Bu durumlar sadece ensest için değil, çocuğun cinsel istismarının her türlüsünde olayın açığa çıkmasını engelleyen durumlardır. Bazı durumlarda ise çocuk yaşadıklarını anlatsa dahi, ensestten kurtulamayabilir. Aile içi ensesti bilen ama bu durumu görmezden gelen diğer aile büyükleri, çocuğa yardımcı olmayabilir. Bunun yaşanmasının en genel nedenleri;
– Eğitimsizlik
– Maddi olarak güçlü olmamak ( özellikle kadınlarda, kocasından ayrıldığı taktirde hayatını idame ettiremeyecek olma düşüncesi)

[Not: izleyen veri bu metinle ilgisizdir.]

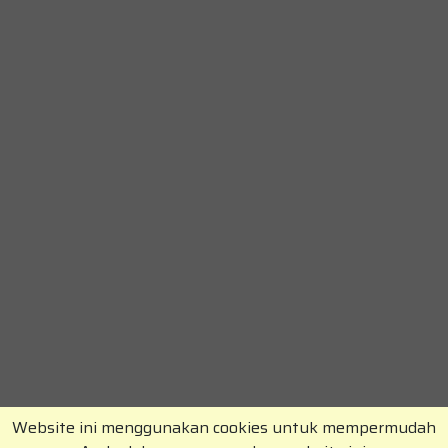
Website ini menggunakan cookies untuk mempermudah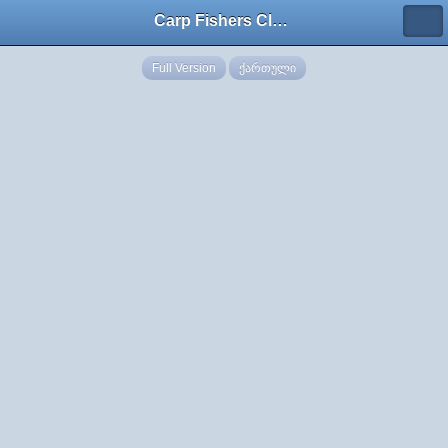
Carp Fishers Club Georgia
Full Version
ქართული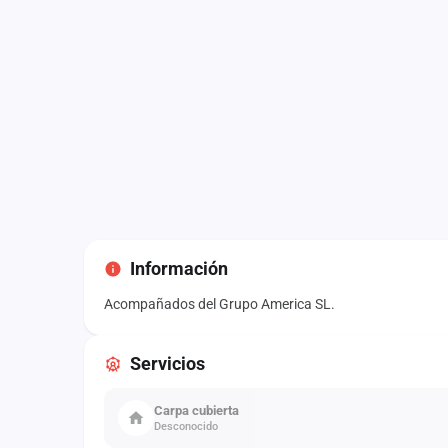
Información
Acompañados del Grupo America SL.
Servicios
Carpa cubierta
Desconocido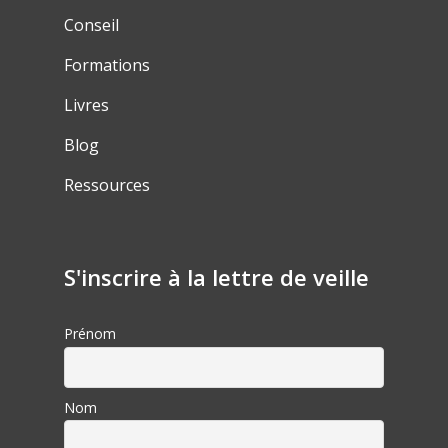
Conseil
Formations
Livres
Blog
Ressources
S'inscrire à la lettre de veille
Prénom
Nom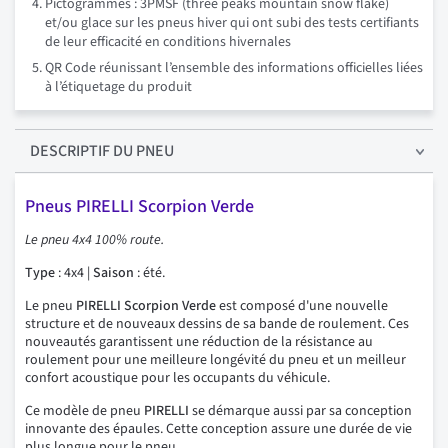
Pictogrammes : 3PMSF (three peaks mountain snow flake)
et/ou glace sur les pneus hiver qui ont subi des tests certifiants
de leur efficacité en conditions hivernales
QR Code réunissant l’ensemble des informations officielles liées
à l’étiquetage du produit
DESCRIPTIF
DU PNEU
Pneus PIRELLI Scorpion Verde
Le pneu 4x4 100% route.
Type
: 4x4 |
Saison
: été.
Le pneu
PIRELLI Scorpion Verde
est composé d'une nouvelle
structure et de nouveaux dessins de sa bande de roulement. Ces
nouveautés garantissent une réduction de la résistance au
roulement pour une meilleure longévité du pneu et un meilleur
confort acoustique pour les occupants du véhicule.
Ce modèle de pneu
PIRELLI
se démarque aussi par sa conception
innovante des épaules. Cette conception assure une durée de vie
plus longue pour le pneu.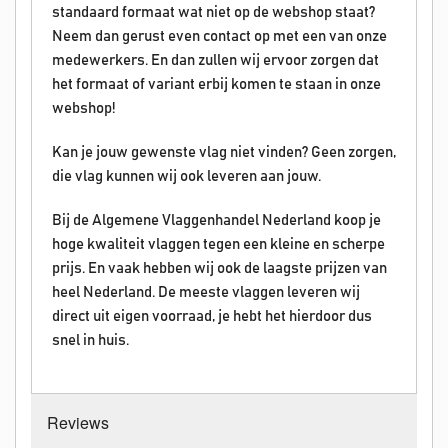
standaard formaat wat niet op de webshop staat?
Neem dan gerust even contact op met een van onze
medewerkers. En dan zullen wij ervoor zorgen dat
het formaat of variant erbij komen te staan in onze
webshop!
Kan je jouw gewenste vlag niet vinden? Geen zorgen,
die vlag kunnen wij ook leveren aan jouw.
Bij de Algemene Vlaggenhandel Nederland koop je
hoge kwaliteit vlaggen tegen een kleine en scherpe
prijs. En vaak hebben wij ook de laagste prijzen van
heel Nederland. De meeste vlaggen leveren wij
direct uit eigen voorraad, je hebt het hierdoor dus
snel in huis.
Reviews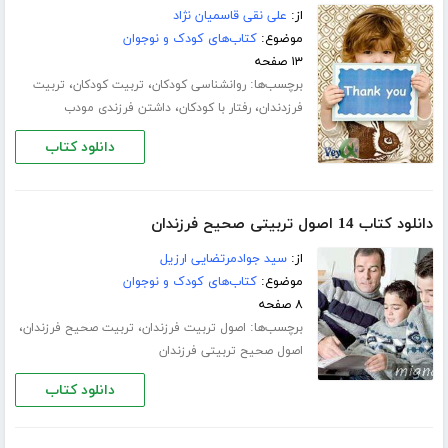
از:
علی نقی قاسمیان نژاد
موضوع:
کتاب‌های کودک و نوجوان
۱۳ صفحه
برچسب‌ها:
،
،
روانشناسی کودکان
تربیت کودکان
تربیت
،
،
فرزدندان
رفتار با کودکان
داشتن فرزندی مودب
دانلود کتاب
دانلود کتاب 14 اصول تربیتی صحیح فرزندان
از:
سید جوادمرتضایی ارزیل
موضوع:
کتاب‌های کودک و نوجوان
۸ صفحه
برچسب‌ها:
،
،
اصول تربیت فرزندان
تربیت صحیح فرزندان
اصول صحیح تربیتی فرزندان
دانلود کتاب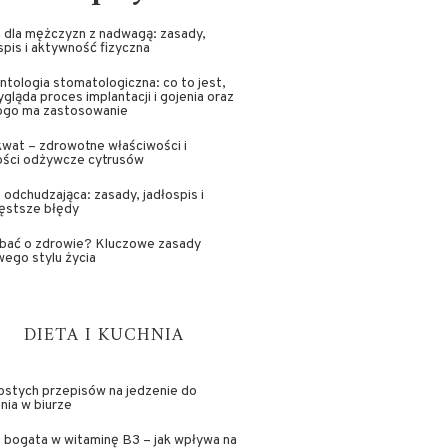
 dla mężczyzn z nadwagą: zasady,
spis i aktywność fizyczna
ntologia stomatologiczna: co to jest,
ygląda proces implantacji i gojenia oraz
kogo ma zastosowanie
wat – zdrowotne właściwości i
ości odżywcze cytrusów
 odchudzająca: zasady, jadłospis i
ęstsze błędy
dbać o zdrowie? Kluczowe zasady
ego stylu życia
DIETA I KUCHNIA
ostych przepisów na jedzenie do
nia w biurze
 bogata w witaminę B3 – jak wpływa na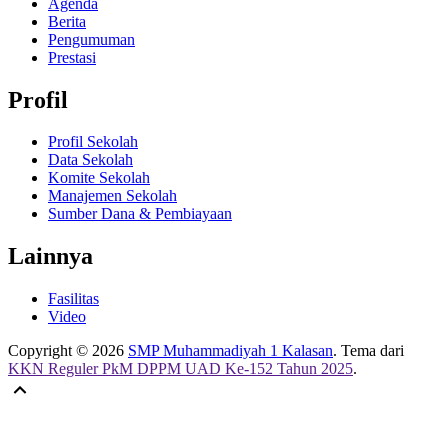
Agenda
Berita
Pengumuman
Prestasi
Profil
Profil Sekolah
Data Sekolah
Komite Sekolah
Manajemen Sekolah
Sumber Dana & Pembiayaan
Lainnya
Fasilitas
Video
Copyright © 2026
SMP Muhammadiyah 1 Kalasan
. Tema dari
KKN Reguler PkM DPPM UAD Ke-152 Tahun 2025
.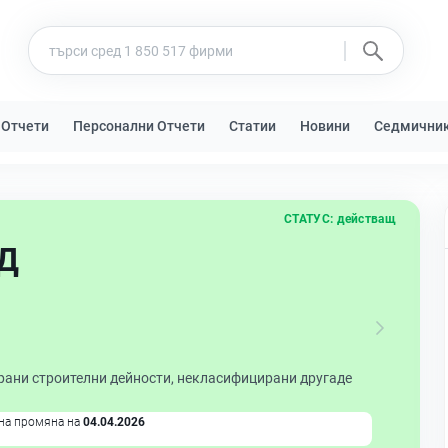
 Отчети
Персонални Отчети
Статии
Новини
Седмични
СТАТУС:
действащ
ОД
рани строителни дейности, некласифицирани другаде
на промяна на
04.04.2026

– Namusun kirlenmiş olmasını(!), yaşanılan toplumdan gizleme
– Olan olmuş , kol kırılır yen içinde kalır, yuvamız dağılmasın gibi düşünceler
Ensest istismarın kardeşler arasında olması durumunda ise, ebeveynler çocuklar arasında ikilemde kalabilirler. Kabul edilmesi zaten çok zor olan bir durumla karşı karşıya kalan anne babalar, çocuklarını korumaya yönelik hareket ettiklerini düşünerek, bu istismarın saklı kalmasını sağlayabilirler.
Toplumsal baskılar ve yanlış algılar, ne yazık ki pek çok insanın mağduriyetini devam etmesine neden olmaktadır. Ensesti farkeden ve dava açmadan, ev içinde bunu çözüme kavuşturmaya çalışan aileler, “etraf ne der” , “nasıl insan içine çıkarız” gibi düşüncelerle, istismarcının hakettiği cezayı almasını engellemektedirler. Enseste ve diğer tüm cinsel istimarlara karşı belki de ilk vermemi gereken mücadele, işte bu toplumsal baskılara karşıdır.

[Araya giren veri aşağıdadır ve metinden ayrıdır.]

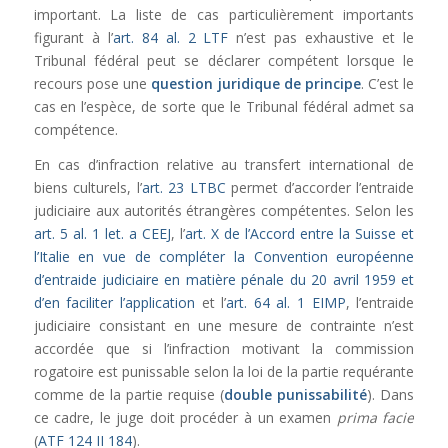
important. La liste de cas particulièrement importants
figurant à l’
art. 84 al. 2 LTF
n’est pas exhaustive et le
Tribunal fédéral peut se déclarer compétent lorsque le
recours pose une
question juridique de principe
. C’est le
cas en l’espèce, de sorte que le Tribunal fédéral admet sa
compétence.
En cas d’infraction relative au transfert international de
biens culturels, l’
art. 23 LTBC
permet d’accorder l’entraide
judiciaire aux autorités étrangères compétentes. Selon les
art. 5 al. 1 let. a CEEJ
, l’
art. X de l’Accord entre la Suisse et
l’Italie en vue de compléter la Convention européenne
d’entraide judiciaire en matière pénale du 20 avril 1959 et
d’en faciliter l’application
et l’
art. 64 al. 1 EIMP
, l’entraide
judiciaire consistant en une mesure de contrainte n’est
accordée que si l’infraction motivant la commission
rogatoire est punissable selon la loi de la partie requérante
comme de la partie requise (
double punissabilité
). Dans
ce cadre, le juge doit procéder à un examen
prima facie
(
ATF 124 II 184
).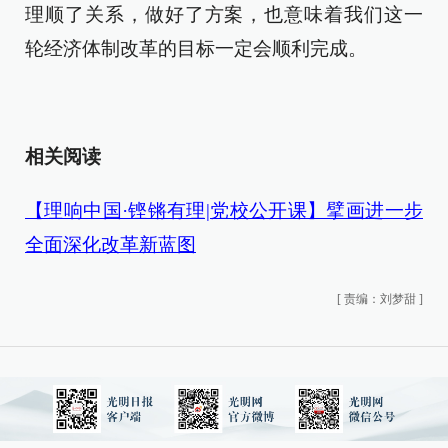
理顺了关系，做好了方案，也意味着我们这一
轮经济体制改革的目标一定会顺利完成。
相关阅读
【理响中国·铿锵有理|党校公开课】擘画进一步
全面深化改革新蓝图
[
责编：刘梦甜
]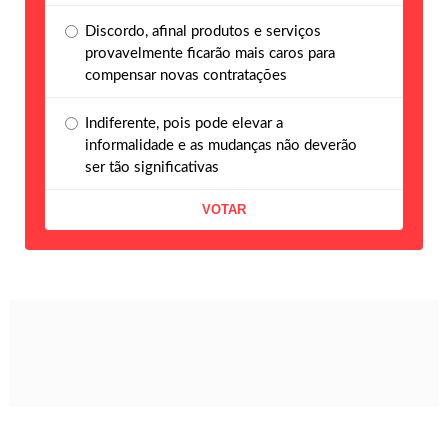
Discordo, afinal produtos e serviços
provavelmente ficarão mais caros para
compensar novas contratações
Indiferente, pois pode elevar a
informalidade e as mudanças não deverão
ser tão significativas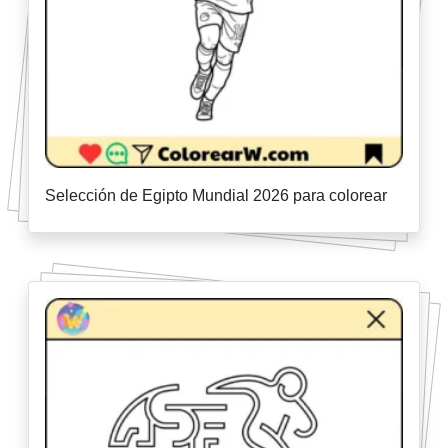
Selección de Egipto Mundial 2026 para colorear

Bölgeden bölgeye farklılık göstermekle birlikte, son adım olarak başvurulan kolluk kuvvetlerinin ve yargı mensuplarının da, çok yanlış düşünceler ve inanışlar içerinde hareket edebildiklerini görüyoruz. Yaşananların mağdurun suçu olduğunu, dava açmayarak aile bütünlüğünün korunması gerektiğini, yanlış anlaşılma olmuş olabileceğini savunan kolluk kuvvetlerine dair örnekler fazlaca mevcuttur.
Ensest vakaların ortaya çıkmasında belki de en büyük rolü okullar ve sağlık kuruluşları oynamaktadır. Okullarda görevli eğitim personellerinin çocuklardaki fiziksel ve ruhsal belirtilere karşı daima gözlemde olmaları ve çocuklarla yakın dialoglar kurabilmeleri önemlidir. Adli mercilere intikal eden pek çok davada, ensest sırrını ortaya çıkaran bir öğretmen ya da doktor olmuştur. Doktor muayene sırasında, cinsel istismara dair bir bulgu ya da şüpheye rastladığında, derhal bunu bildirmek zorundadır.

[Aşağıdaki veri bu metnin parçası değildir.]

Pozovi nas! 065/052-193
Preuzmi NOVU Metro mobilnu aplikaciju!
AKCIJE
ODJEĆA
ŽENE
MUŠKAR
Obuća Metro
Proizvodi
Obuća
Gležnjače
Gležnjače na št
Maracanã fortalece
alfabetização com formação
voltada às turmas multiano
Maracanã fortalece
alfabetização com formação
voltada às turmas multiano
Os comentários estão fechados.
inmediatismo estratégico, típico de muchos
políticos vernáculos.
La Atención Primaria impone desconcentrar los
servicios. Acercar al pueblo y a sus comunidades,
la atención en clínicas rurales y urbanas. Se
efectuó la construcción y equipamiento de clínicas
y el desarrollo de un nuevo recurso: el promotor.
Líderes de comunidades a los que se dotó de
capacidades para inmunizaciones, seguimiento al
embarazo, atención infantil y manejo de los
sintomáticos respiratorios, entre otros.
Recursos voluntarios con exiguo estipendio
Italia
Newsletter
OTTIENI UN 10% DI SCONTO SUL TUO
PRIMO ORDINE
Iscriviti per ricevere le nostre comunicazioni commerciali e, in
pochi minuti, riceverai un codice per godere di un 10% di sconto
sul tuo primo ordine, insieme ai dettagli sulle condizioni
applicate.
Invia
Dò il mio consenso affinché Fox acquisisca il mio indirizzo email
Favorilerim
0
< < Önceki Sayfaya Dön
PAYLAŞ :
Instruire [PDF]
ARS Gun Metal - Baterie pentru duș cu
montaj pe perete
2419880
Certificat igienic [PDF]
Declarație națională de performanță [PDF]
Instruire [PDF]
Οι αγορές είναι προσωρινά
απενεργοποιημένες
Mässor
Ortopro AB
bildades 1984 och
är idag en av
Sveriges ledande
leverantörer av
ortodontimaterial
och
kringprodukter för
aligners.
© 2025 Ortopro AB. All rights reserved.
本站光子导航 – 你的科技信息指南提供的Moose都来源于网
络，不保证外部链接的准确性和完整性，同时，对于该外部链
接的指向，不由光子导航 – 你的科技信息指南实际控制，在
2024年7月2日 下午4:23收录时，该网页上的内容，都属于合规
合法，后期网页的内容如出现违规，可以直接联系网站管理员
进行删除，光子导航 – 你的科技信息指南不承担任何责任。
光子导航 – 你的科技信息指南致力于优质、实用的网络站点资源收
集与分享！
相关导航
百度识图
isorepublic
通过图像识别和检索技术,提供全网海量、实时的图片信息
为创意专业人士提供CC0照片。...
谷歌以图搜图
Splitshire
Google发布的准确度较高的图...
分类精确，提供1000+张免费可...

Ensest istismarlarını tamamen ortadan kaldırmak mümkün olmasa bile, saklı kalmasına neden olan faktörleri ortadan kaldırabiliriz. Hükümetin, eğitim kurumlarını, sağlık kuruluşlarını , kadın destek birimlerini ve din görevlilerini, organize bir şekilde harekete çağırmasıyla çok büyük yol katedilebileceğine inanıyoruz.